I do not know if it is of any use.

seanbudd commented 11 months ago

@CyrilleB79 - could you test this try build?

It avoids calling HidD_FreePreparsedData for eurobraille devices. This might introduce new issues, I am just hoping to confirm that this is the cause of the freeze.

CyrilleB79 commented 11 months ago

@seanbudd, here is the log: nvda_2023-12-19_09-57-30.log

Reinitializing the configuration works many times. And the last time, it crashes NVDA with two Windows Error (app stopped working) windows:

Unless of course if one of these two windows was one of my previous attempts that I had forgotten to close in the background.

seanbudd commented 10 months ago

I think this means the HIDFreeParsedData call is not the cause here.
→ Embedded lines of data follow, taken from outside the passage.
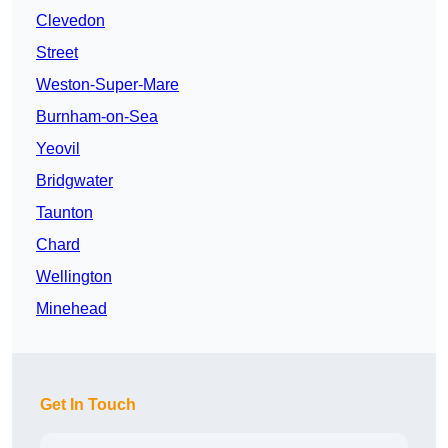
Clevedon
Street
Weston-Super-Mare
Burnham-on-Sea
Yeovil
Bridgwater
Taunton
Chard
Wellington
Minehead
Get In Touch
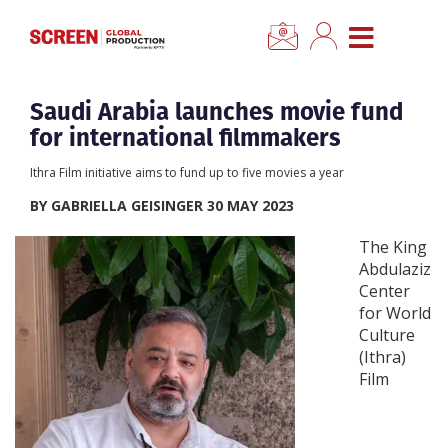
×
CLOSE MENU
Home
Saudi Arabia launches movie fund
for international filmmakers
News
Ithra Film initiative aims to fund up to five movies a year
BY GABRIELLA GEISINGER 30 MAY 2023
Categories
The King
Abdulaziz
Location Hub
Center
for World
Features
Culture
(Ithra)
Film
Advertise
Newsletter Sign Up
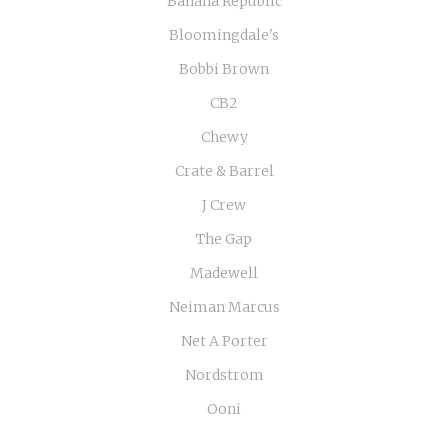
Banana Republic
Bloomingdale's
Bobbi Brown
CB2
Chewy
Crate & Barrel
J Crew
The Gap
Madewell
Neiman Marcus
Net A Porter
Nordstrom
Ooni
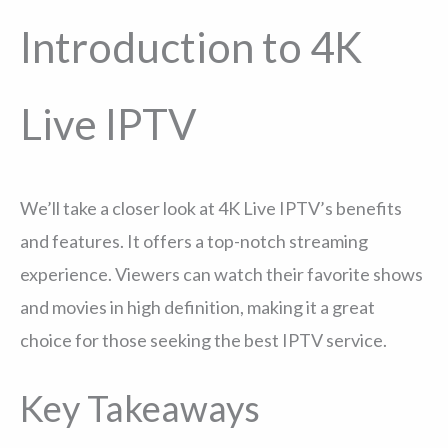
Introduction to 4K
Live IPTV
We’ll take a closer look at 4K Live IPTV’s benefits
and features. It offers a top-notch streaming
experience. Viewers can watch their favorite shows
and movies in high definition, making it a great
choice for those seeking the best IPTV service.
Key Takeaways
I think we need to do further investigation and potentially an approach like #15849

I'm going to bump this to the next milestone as getting an approach for this release seems unlikely.
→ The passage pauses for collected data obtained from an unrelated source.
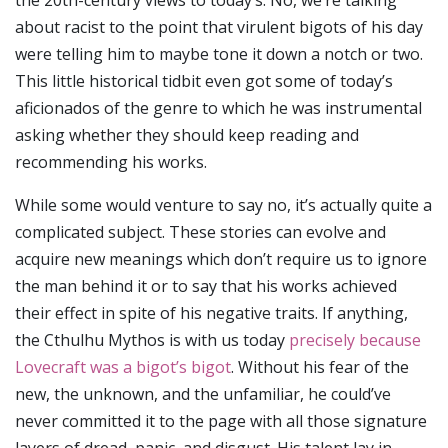
the 20th-century views to today’s. No, we’re talking
about racist to the point that virulent bigots of his day
were telling him to maybe tone it down a notch or two.
This little historical tidbit even got some of today’s
aficionados of the genre to which he was instrumental
asking whether they should keep reading and
recommending his works.
While some would venture to say no, it’s actually quite a
complicated subject. These stories can evolve and
acquire new meanings which don’t require us to ignore
the man behind it or to say that his works achieved
their effect in spite of his negative traits. If anything,
the Cthulhu Mythos is with us today
precisely because
Lovecraft was a bigot’s bigot
. Without his fear of the
new, the unknown, and the unfamiliar, he could’ve
never committed it to the page with all those signature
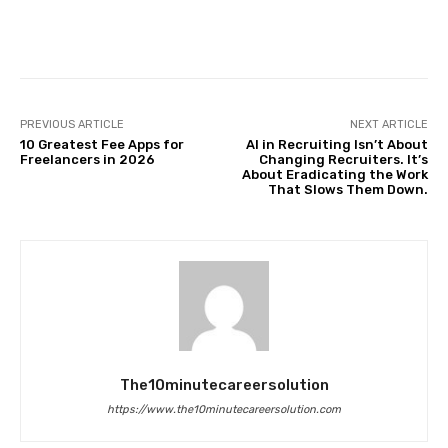
Facebook
Twitter
Pinterest
PREVIOUS ARTICLE
NEXT ARTICLE
10 Greatest Fee Apps for
AI in Recruiting Isn’t About
Freelancers in 2026
Changing Recruiters. It’s
About Eradicating the Work
That Slows Them Down.
The10minutecareersolution
https://www.the10minutecareersolution.com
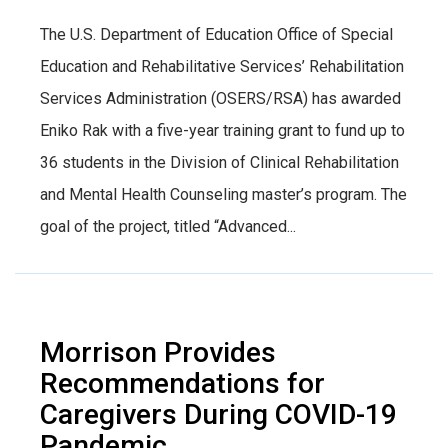
The U.S. Department of Education Office of Special
Education and Rehabilitative Services’ Rehabilitation
Services Administration (OSERS/RSA) has awarded
Eniko Rak with a five-year training grant to fund up to
36 students in the Division of Clinical Rehabilitation
and Mental Health Counseling master’s program. The
goal of the project, titled “Advanced...
Morrison Provides
Recommendations for
Caregivers During COVID-19
Pandemic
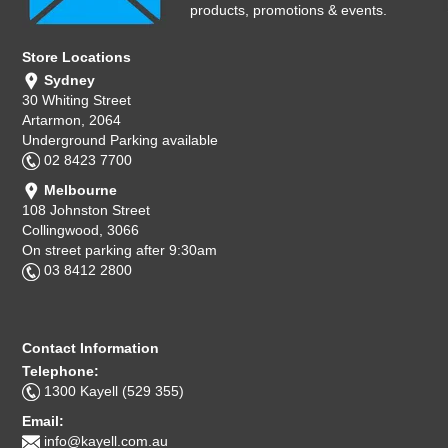
products, promotions & events.
Store Locations
Sydney
30 Whiting Street
Artarmon, 2064
Underground Parking available
02 8423 7700
Melbourne
108 Johnston Street
Collingwood, 3066
On street parking after 9:30am
03 8412 2800
Contact Information
Telephone:
1300 Kayell (529 355)
Email:
info@kayell.com.au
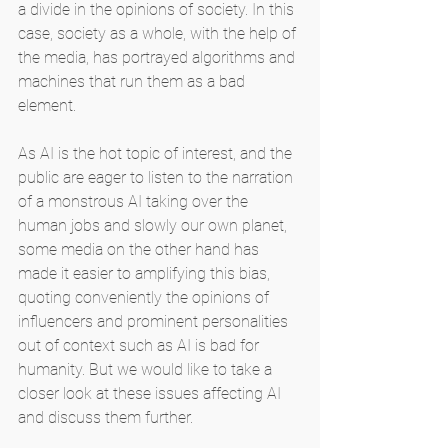
a divide in the opinions of society. In this 
case, society as a whole, with the help of 
the media, has portrayed algorithms and 
machines that run them as a bad 
element.
As AI is the hot topic of interest, and the 
public are eager to listen to the narration 
of a monstrous AI taking over the 
human jobs and slowly our own planet, 
some media on the other hand has 
made it easier to amplifying this bias, 
quoting conveniently the opinions of 
influencers and prominent personalities 
out of context such as AI is bad for 
humanity. But we would like to take a 
closer look at these issues affecting AI 
and discuss them further.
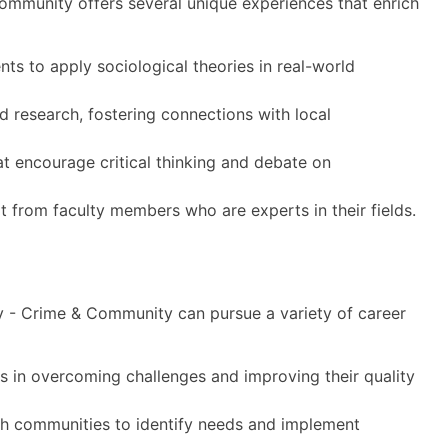
ommunity offers several unique experiences that enrich
ts to apply sociological theories in real-world
 research, fostering connections with local
at encourage critical thinking and debate on
t from faculty members who are experts in their fields.
y - Crime & Community can pursue a variety of career
es in overcoming challenges and improving their quality
h communities to identify needs and implement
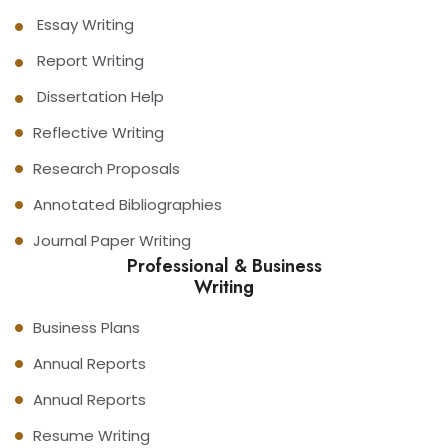
Essay Writing
Report Writing
Dissertation Help
Reflective Writing
Research Proposals
Annotated Bibliographies
Journal Paper Writing
Professional & Business
Writing
Business Plans
Annual Reports
Annual Reports
Resume Writing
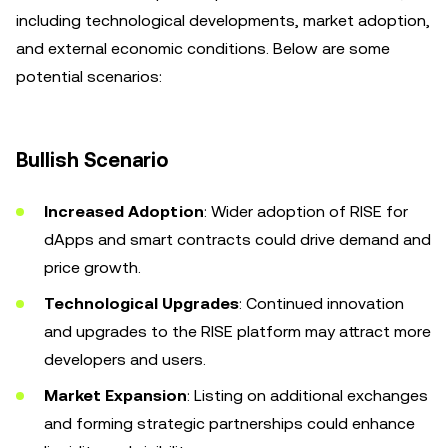
including technological developments, market adoption,
and external economic conditions. Below are some
potential scenarios:
Bullish Scenario
Increased Adoption
: Wider adoption of RISE for
dApps and smart contracts could drive demand and
price growth.
Technological Upgrades
: Continued innovation
and upgrades to the RISE platform may attract more
developers and users.
Market Expansion
: Listing on additional exchanges
and forming strategic partnerships could enhance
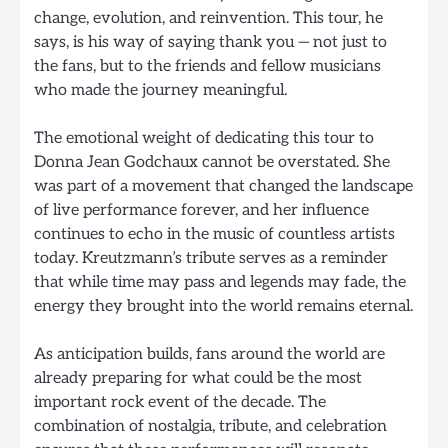
change, evolution, and reinvention. This tour, he
says, is his way of saying thank you — not just to
the fans, but to the friends and fellow musicians
who made the journey meaningful.
The emotional weight of dedicating this tour to
Donna Jean Godchaux cannot be overstated. She
was part of a movement that changed the landscape
of live performance forever, and her influence
continues to echo in the music of countless artists
today. Kreutzmann’s tribute serves as a reminder
that while time may pass and legends may fade, the
energy they brought into the world remains eternal.
As anticipation builds, fans around the world are
already preparing for what could be the most
important rock event of the decade. The
combination of nostalgia, tribute, and celebration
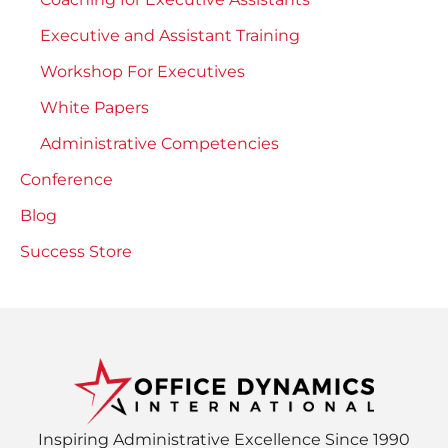
Executive and Assistant Training
Workshop For Executives
White Papers
Administrative Competencies
Conference
Blog
Success Store
Inspiring Administrative Excellence Since 1990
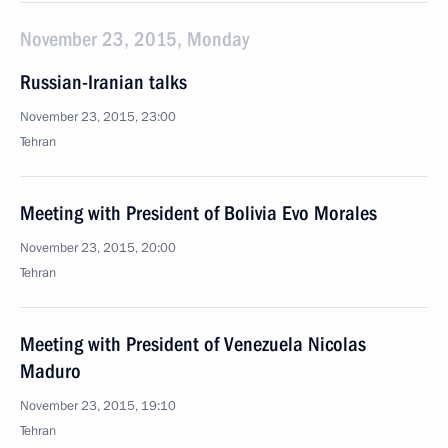
November 23, 2015, Monday
Russian-Iranian talks
November 23, 2015, 23:00
Tehran
Meeting with President of Bolivia Evo Morales
November 23, 2015, 20:00
Tehran
Meeting with President of Venezuela Nicolas
Maduro
November 23, 2015, 19:10
Tehran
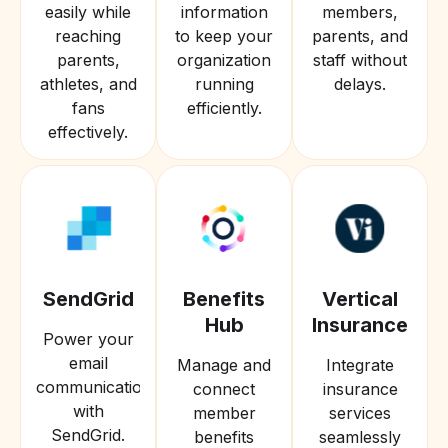
easily while
information
members,
reaching
to keep your
parents, and
parents,
organization
staff without
athletes, and
running
delays.
fans
efficiently.
effectively.
SendGrid
Benefits
Vertical
Hub
Insurance
Power your
email
Manage and
Integrate
communications
connect
insurance
with
member
services
SendGrid.
benefits
seamlessly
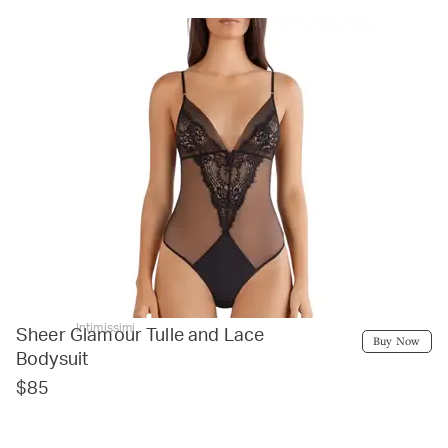
Intimissimi
Sheer Glamour Tulle and Lace
Buy Now
Bodysuit
$85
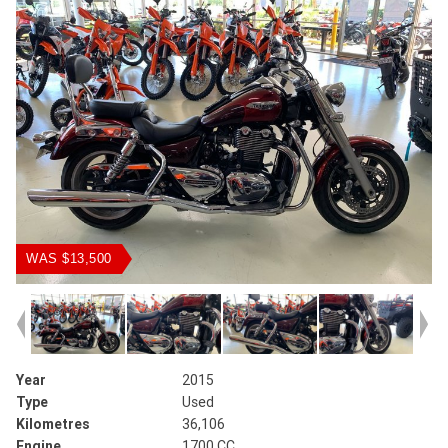
WAS $13,500
Year
2015
Type
Used
Kilometres
36,106
Engine
1700 CC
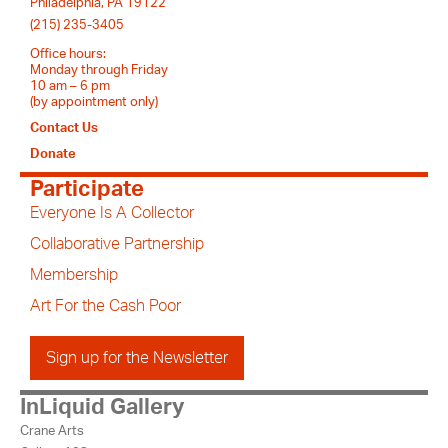
Philadelphia, PA 19122
(215) 235-3405
Office hours:
Monday through Friday
10 am – 6 pm
(by appointment only)
Contact Us
Donate
Participate
Everyone Is A Collector
Collaborative Partnership
Membership
Art For the Cash Poor
Sign up for the Newsletter
InLiquid Gallery
Crane Arts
seanbudd commented 7 months ago

The priority here has been lowered as only one person has been able to reproduce this

Adriani90 commented 7 months ago

This might be reproducible only with a braille display connected. cc: @bramd, @dkager, @aaclause, @burmancomp, @irrah68, @Jykke67 can you please test if you can reproduce this freezein NVDA 2024.1 or last alpha?
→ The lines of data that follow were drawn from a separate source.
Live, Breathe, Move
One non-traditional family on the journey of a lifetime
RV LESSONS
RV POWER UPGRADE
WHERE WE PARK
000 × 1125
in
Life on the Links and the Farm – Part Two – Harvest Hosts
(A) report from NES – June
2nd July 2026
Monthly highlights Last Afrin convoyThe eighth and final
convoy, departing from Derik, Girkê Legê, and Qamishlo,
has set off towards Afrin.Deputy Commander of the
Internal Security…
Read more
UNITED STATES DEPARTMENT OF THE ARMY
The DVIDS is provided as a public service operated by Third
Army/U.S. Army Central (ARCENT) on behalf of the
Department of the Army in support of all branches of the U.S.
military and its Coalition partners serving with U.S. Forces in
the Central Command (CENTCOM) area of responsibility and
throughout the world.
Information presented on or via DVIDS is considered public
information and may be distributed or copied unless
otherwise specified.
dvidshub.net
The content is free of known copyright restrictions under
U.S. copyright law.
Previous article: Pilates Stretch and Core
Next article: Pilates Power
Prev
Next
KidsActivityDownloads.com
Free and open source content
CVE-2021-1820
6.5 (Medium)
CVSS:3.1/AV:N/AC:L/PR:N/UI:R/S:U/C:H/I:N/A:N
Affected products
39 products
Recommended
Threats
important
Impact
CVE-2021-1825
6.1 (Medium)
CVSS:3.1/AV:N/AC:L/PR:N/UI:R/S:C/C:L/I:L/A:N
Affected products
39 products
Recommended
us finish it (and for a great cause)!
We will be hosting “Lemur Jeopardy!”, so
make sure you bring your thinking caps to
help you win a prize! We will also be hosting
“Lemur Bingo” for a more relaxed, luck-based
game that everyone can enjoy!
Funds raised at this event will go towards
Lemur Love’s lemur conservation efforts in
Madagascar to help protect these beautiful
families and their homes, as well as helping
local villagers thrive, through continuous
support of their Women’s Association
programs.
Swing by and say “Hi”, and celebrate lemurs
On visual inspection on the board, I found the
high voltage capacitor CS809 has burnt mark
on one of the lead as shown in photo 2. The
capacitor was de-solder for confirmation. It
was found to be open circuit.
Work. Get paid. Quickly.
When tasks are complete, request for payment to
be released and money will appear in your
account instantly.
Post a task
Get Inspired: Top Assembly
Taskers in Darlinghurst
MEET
burmancomp commented 7 months ago

I tried several times to reload configuration, and NVDA (source based on current main branch) did not freeze.

CyrilleB79 commented 7 months ago

@burmancomp wrote:

I tried several times to reload configuration, and NVDA (source based on current main branch) did not freeze.

Did you try with Eurobraille display or another one?

burmancomp commented 7 months ago

Did you try with Eurobraille display or another one?

With caiku albatross.

irrah68 commented 7 months ago

I pressed NVDA+Ctrl+R several times without any problems. I'm using Braillex EL 80c Braille display.

Jykke67 commented 7 months ago

I did also press NVDA+Ctrl+R several times without any problems.

CyrilleB79 commented 7 months ago

@Jykke67, w wrote:

I did also press NVDA+Ctrl+R several times without any problems.

With which braille display?

Since the issue seems to be located in the Eurobraille driver, maybe it's the only model that is impacted.

If anybody having an Eurobraille display could tests, it would be helpful.

Jykke67 commented 7 months ago

Sorry, I did forget. My braille display is Braille Star 80.